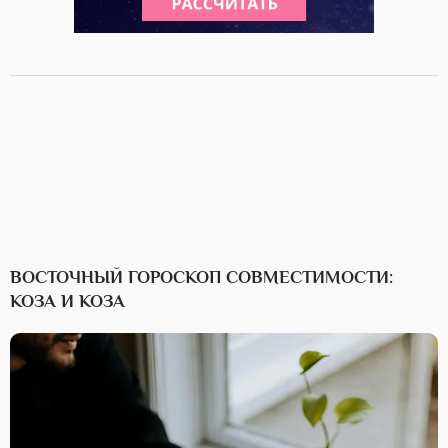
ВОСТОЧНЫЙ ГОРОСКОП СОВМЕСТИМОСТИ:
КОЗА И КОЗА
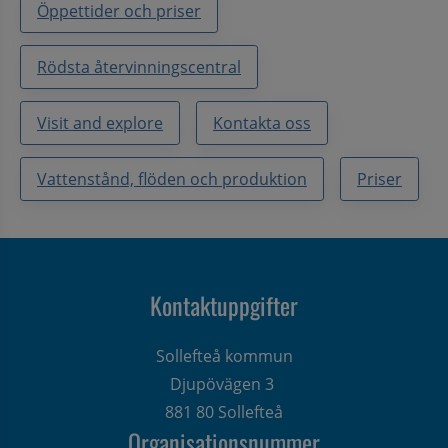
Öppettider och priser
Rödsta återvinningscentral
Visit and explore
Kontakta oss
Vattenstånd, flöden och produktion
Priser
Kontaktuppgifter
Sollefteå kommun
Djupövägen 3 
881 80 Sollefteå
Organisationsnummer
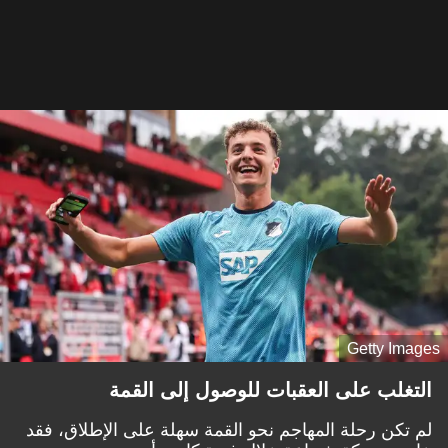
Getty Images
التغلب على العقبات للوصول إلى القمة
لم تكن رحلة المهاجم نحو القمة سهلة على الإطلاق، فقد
--
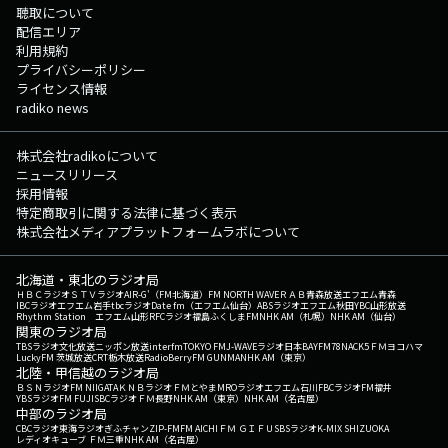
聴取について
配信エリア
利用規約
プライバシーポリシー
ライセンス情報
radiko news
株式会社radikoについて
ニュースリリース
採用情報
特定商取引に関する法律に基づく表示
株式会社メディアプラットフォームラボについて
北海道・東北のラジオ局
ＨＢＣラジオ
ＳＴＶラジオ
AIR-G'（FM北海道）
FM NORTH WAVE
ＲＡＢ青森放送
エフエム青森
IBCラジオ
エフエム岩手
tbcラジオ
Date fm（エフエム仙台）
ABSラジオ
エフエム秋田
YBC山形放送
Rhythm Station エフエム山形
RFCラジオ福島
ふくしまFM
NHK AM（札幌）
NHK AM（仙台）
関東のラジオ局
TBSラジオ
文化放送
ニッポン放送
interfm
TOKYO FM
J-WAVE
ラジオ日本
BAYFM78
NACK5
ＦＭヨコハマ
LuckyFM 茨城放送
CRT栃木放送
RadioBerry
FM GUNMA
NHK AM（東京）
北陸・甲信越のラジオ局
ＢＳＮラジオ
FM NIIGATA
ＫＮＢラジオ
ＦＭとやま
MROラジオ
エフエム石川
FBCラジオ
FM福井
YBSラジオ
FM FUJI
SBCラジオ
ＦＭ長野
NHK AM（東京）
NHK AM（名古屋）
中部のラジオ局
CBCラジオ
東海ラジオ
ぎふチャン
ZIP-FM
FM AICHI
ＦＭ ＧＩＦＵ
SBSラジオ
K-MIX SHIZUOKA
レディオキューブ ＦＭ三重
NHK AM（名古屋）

## WHAT NEEDS TO BE DONE
Among the lines above, find those that contain the word "القمة" and copy them.

## ANSWER TO THE PROBLEM
التغلب على العقبات للوصول إلى القمة
لم تكن رحلة المهاجم نحو القمة سهلة على الإطلاق، فقد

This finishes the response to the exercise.